C/1760 A1 (Great Comet of 1760)

Discovery
- Discovered by: Abbe Chevalier Charles Messier
- Discovery date: 7 January 1760

Designations
- Alternative designations: 1759 III

Orbital characteristics
- Epoch: 17 December 1759 (JD 2363871.841)
- Observation arc: 31 days
- Perihelion: 0.96576 AU
- Eccentricity: ~1.000
- Inclination: 175.126°
- Longitude of ascending node: 83.553°
- Argument of periapsis: 301.727°
- Last perihelion: 17 December 1759

Physical characteristics
- Apparent magnitude: 2.0 (1760 apparition)

= Great Comet of 1760 =

Comet spotted in Lisbon

The Great Comet of 1760, also known as C/1760 A1 by its modern nomenclature, was first seen on 7 January 1760 by Abbe Chevalier at Lisbon. Charles Messier also spotted the comet on 8 January 1760 in Paris, by the sword of Orion. The comet was his third discovery and the comet was the 51st to have a calculated orbit. Messier observed the comet for a total of 6 days.

== Observational history ==
It approached the Earth to within approximately 0.0682 AU on January 8, 1760. This was the 17th closest known approach by a comet up to 2006. Messier gave the comet a magnitude rating of 2.0, making it easily visible to the unaided eye. Messier also gave the comet an elongation angle of 140 degrees. Two days later, James Short also recorded his sighting of the comet while it was in the constellation Eridanus, noting that it moves about 2 degrees per day towards the west.

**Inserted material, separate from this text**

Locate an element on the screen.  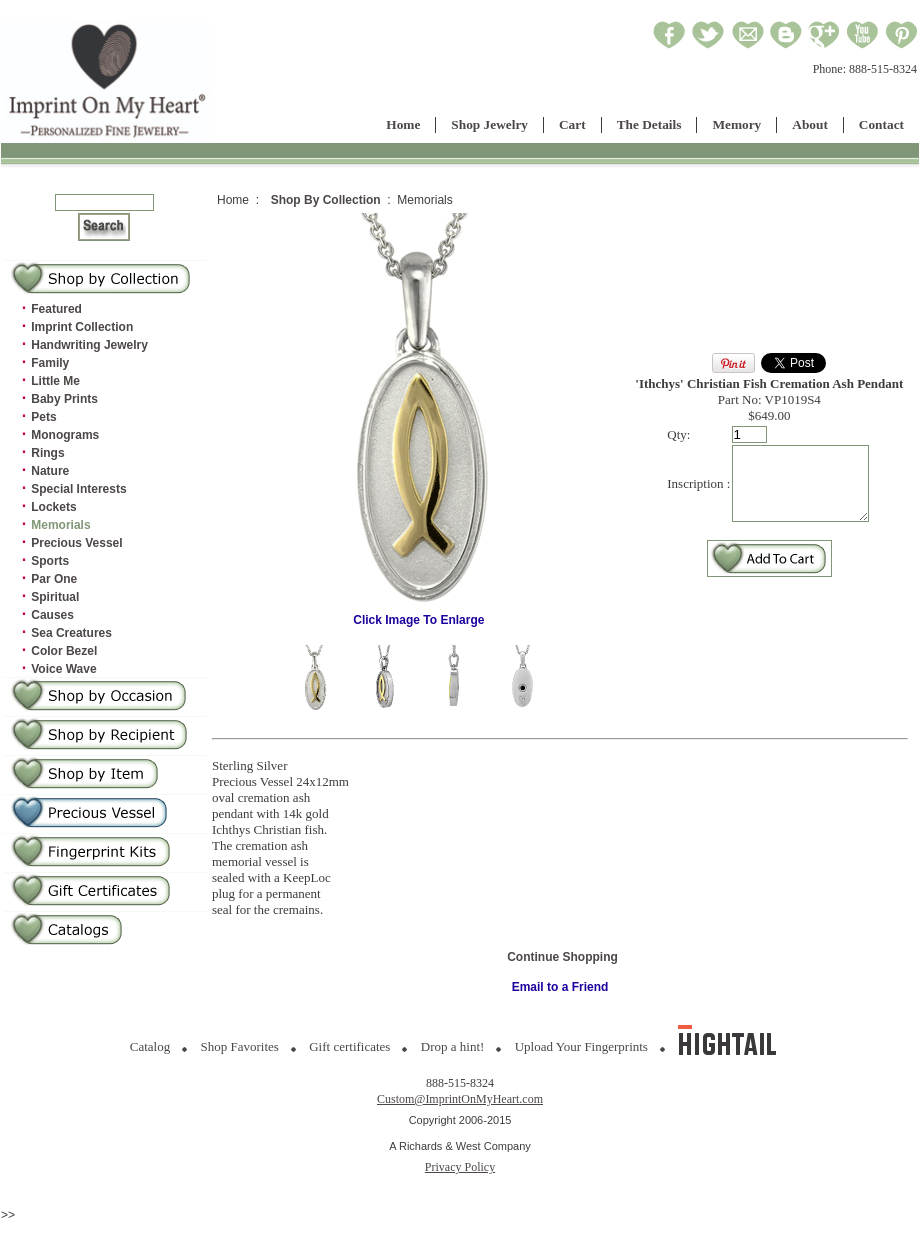
Par One is located at coordinates (54, 579).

Messier came up against opposition from Navy astronomer Joseph Nicholas Delisle, who had employed Messier from October 1751, because Delisle would not publish the discovery Messier had made. This was a continuation of the mistrust that had developed between Messier and Delisle because Delisle had been slow to publish work done by Messier in 1759; Messier had independently rediscovered Halley's Comet on 21 January 1759 but because Messier had doubted the correctness of Delisle's path, Delisle instructed Messier to continue observing the comet and refused to announce his discovery. Delisle apparently later changed his mind and announced the discovery on 1 April 1759, but other French astronomers discredited Delisle's claim, labelling the discovery an April Fools' joke. Delisle retired in 1765.

As of June 2008, the comet was about 216 AU from the Sun.